Top of Information supplied

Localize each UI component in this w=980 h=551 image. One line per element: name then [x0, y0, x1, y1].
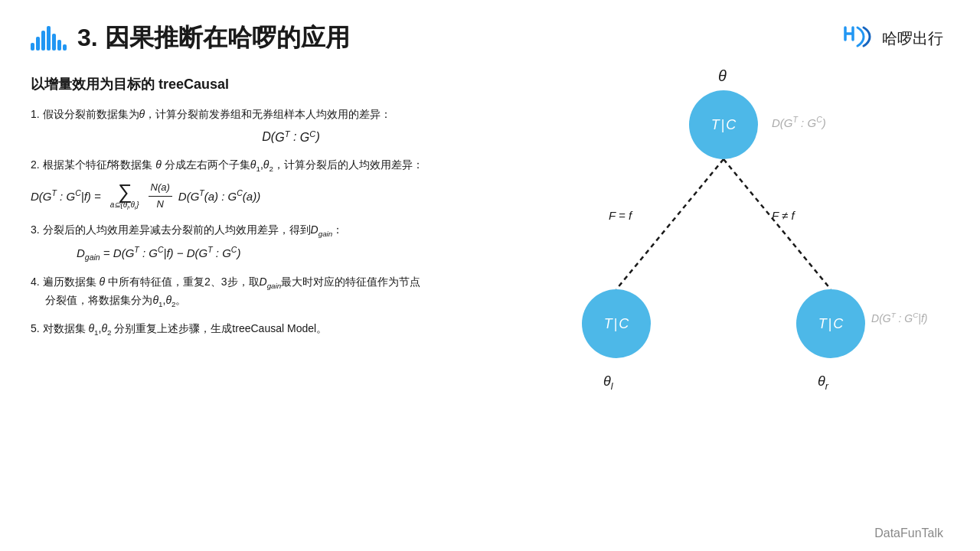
- step-4: 4. 遍历数据集 θ 中所有特征值，重复2、3步，取Dgain最大时对应的特征值…: [31, 273, 551, 311]
- main-content: 以增量效用为目标的 treeCausal 1. 假设分裂前数据集为θ，计算分裂前…: [0, 67, 980, 504]
- left-panel: 以增量效用为目标的 treeCausal 1. 假设分裂前数据集为θ，计算分裂前…: [31, 75, 551, 496]
- formula-2: D(GT : GC|f) = ∑ a⊆{θl,θr} N(a) N D(GT(a…: [31, 180, 551, 213]
- step-1-num: 1.: [31, 108, 43, 120]
- d-formula-right: D(GT : GC|f): [871, 311, 928, 324]
- step-3: 3. 分裂后的人均效用差异减去分裂前的人均效用差异，得到Dgain： Dgain…: [31, 221, 551, 263]
- tree-diagram: θ T|C D(GT : GC) F = f F ≠ f T|C: [567, 67, 919, 496]
- theta-top-label: θ: [718, 67, 727, 85]
- header-left: 3. 因果推断在哈啰的应用: [31, 21, 350, 55]
- page-title: 3. 因果推断在哈啰的应用: [77, 21, 350, 55]
- d-formula-top: D(GT : GC): [772, 115, 826, 129]
- step-5: 5. 对数据集 θ1,θ2 分别重复上述步骤，生成treeCausal Mode…: [31, 320, 551, 338]
- section-title: 以增量效用为目标的 treeCausal: [31, 75, 551, 93]
- edge-label-right: F ≠ f: [772, 209, 795, 222]
- svg-line-0: [616, 159, 724, 289]
- svg-line-1: [724, 159, 831, 289]
- right-panel: θ T|C D(GT : GC) F = f F ≠ f T|C: [567, 75, 949, 496]
- edge-label-left: F = f: [609, 209, 632, 222]
- logo: 哈啰出行: [842, 24, 943, 52]
- formula-1: D(GT : GC): [31, 127, 551, 147]
- theta-l-label: θl: [603, 373, 613, 392]
- theta-r-label: θr: [818, 373, 828, 392]
- header: 3. 因果推断在哈啰的应用 哈啰出行: [0, 0, 980, 67]
- step-2: 2. 根据某个特征f将数据集 θ 分成左右两个子集θ1,θ2，计算分裂后的人均效…: [31, 156, 551, 212]
- step-3-num: 3.: [31, 223, 43, 236]
- step-2-num: 2.: [31, 158, 43, 171]
- logo-text: 哈啰出行: [882, 28, 943, 49]
- node-top: T|C: [689, 90, 758, 159]
- step-5-num: 5.: [31, 322, 43, 334]
- steps-list: 1. 假设分裂前数据集为θ，计算分裂前发券组和无券组样本人均效用的差异： D(G…: [31, 106, 551, 338]
- step-5-text: 对数据集 θ1,θ2 分别重复上述步骤，生成treeCausal Model。: [43, 322, 328, 334]
- step-1: 1. 假设分裂前数据集为θ，计算分裂前发券组和无券组样本人均效用的差异： D(G…: [31, 106, 551, 147]
- logo-svg-icon: [842, 24, 876, 52]
- node-bottom-right: T|C: [796, 289, 865, 358]
- footer-text: DataFunTalk: [874, 527, 943, 540]
- step-2-text: 根据某个特征f将数据集 θ 分成左右两个子集θ1,θ2，计算分裂后的人均效用差异…: [43, 158, 423, 171]
- audio-icon: [31, 26, 67, 51]
- step-4-text: 遍历数据集 θ 中所有特征值，重复2、3步，取Dgain最大时对应的特征值作为节…: [31, 276, 420, 306]
- step-4-num: 4.: [31, 276, 43, 288]
- step-3-text: 分裂后的人均效用差异减去分裂前的人均效用差异，得到Dgain：: [43, 223, 344, 236]
- formula-3: Dgain = D(GT : GC|f) − D(GT : GC): [31, 243, 551, 264]
- node-bottom-left: T|C: [582, 289, 651, 358]
- step-1-text: 假设分裂前数据集为θ，计算分裂前发券组和无券组样本人均效用的差异：: [43, 108, 392, 120]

Bottom of Information supplied

**Task description:** Reply with nothing but the number of lines in the entries that include "得到Dgain".

**Reply:** 2